Vacancies Shrink as Nation’s Rents Rise


Rental markets have continued to tighten with vacancy rates in many parts of the country shrinking as rents increase.

Given the limited supply of rental properties—61,300 vacancies nationally—rents have been rising week-on-week.

Nationally, the residential rental vacancy rate held at 1.7 per cent for July while rents hit $508 a week, up 1.3 per cent over the month and 13.7 per cent over the past 12 months, according the latest report from SQM Research.

Asking rents rose 1.3 per cent for houses to $526 per week while units rose by 0.5 per cent to $420 a week.

Capital city rents also rose by 0.5 per cent for houses over the month and are up 8 per cent over the past 12 months.

Sydney and Melbourne continued to feel the impact of Covid-19-induced restrictions and international border closures.

Melbourne’s vacancy rate rose to 3.6 per cent from 3.5 per cent in June, while Sydney’s vacancy rates tightened to 2.7 per cent from 2.8 per cent.

In Adelaide, Darwin and Hobart the vacancy rate remained below 1 per cent, while Perth and Brisbane and Canberra rate remained unchanged.

A vacancy rate of between 2 and 3 per cent is generally considered to be “healthy” while above 4 per cent or below 1 per cent poses risks.

Vacancy rates: July 2021

CityJun 2021 vacancy rateJuly 2021 vacancy rateJul 2021 vacancies

^Source: SQM Research

Rents for houses in Brisbane are now up by 11.2 per cent, 12.9 per cent in Perth and 25.3 per in Darwin across the year.

Comparatively, rents for houses have increased by 7.2 per cent in Sydney and 2.8 per cent in Melbourne.

The unit rental market, however, remains weak. In Sydney rents have lifted by just 0.9 per cent this year and Melbourne has gone backwards, experiencing a decline of 4.9 per cent.

“Given the ongoing international border closures and still relatively high completions, the national rental market should be at least more balanced,” SQM managing director Louis Christopher said.

“That may well still happen if lockdowns persist through to summer as it is likely many people living in Sydney and Melbourne may attempt to move elsewhere.

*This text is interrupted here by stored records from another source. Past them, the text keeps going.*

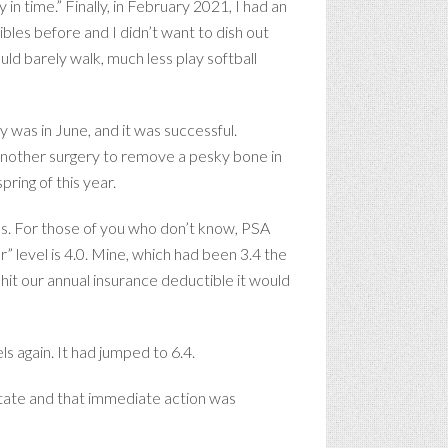
in time.” Finally, in February 2021, I had an
les before and I didn’t want to dish out
ld barely walk, much less play softball
was in June, and it was successful.
another surgery to remove a pesky bone in
pring of this year.
els. For those of you who don’t know, PSA
” level is 4.0. Mine, which had been 3.4 the
hit our annual insurance deductible it would
s again. It had jumped to 6.4.
state and that immediate action was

“It is also possible that long-term leasing is becoming very challenging for landlords due to rental moratoriums.

“We believe instead that landlords may increasingly be using short -erm accommodation websites such as Airbnb and Stayz whereby they have a greater say on who occupies their property and the length of time they stay.”

Christopher said the new lockdowns had triggered another wave of interest in regional living as many fled strict Covid measures in the cities.

According to the Australian Bureau of Statistics, there has been a substantial increase in movers from Sydney and Melbourne amid the pandemic.

More than 60,000 residents have departed the two biggest cities to other parts of the country over the year to March 2021.

This was particularly significant in Melbourne, which has lost 32,000 residents during the period.

Corelogic research director Tim Lawless said gross rental yields outside of Sydney and Melbourne are likely to be providing opportunities for positive cash flow investment opportunities.

“The good news for landlords is that rental markets in these areas are stabilising.

“It follows a substantial reduction in rents due to high vacancy rates attributable to stalled overseas migration and a preference shift away from high density living during the pandemic.”